◆ RECORDS FOR THIS TASK ◆
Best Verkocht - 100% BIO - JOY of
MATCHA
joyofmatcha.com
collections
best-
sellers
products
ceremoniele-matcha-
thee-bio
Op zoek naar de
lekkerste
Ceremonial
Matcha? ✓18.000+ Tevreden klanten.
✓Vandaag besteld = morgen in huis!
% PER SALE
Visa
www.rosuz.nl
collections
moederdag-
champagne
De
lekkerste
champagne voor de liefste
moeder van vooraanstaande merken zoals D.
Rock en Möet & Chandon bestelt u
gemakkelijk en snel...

◆ EXERCISE OBJECTIVE ◆
The lines to return are those holding the string "champagne" anywhere in the listing above.

◆ RESPONSE AREA ◆
champagne
champagne voor de liefste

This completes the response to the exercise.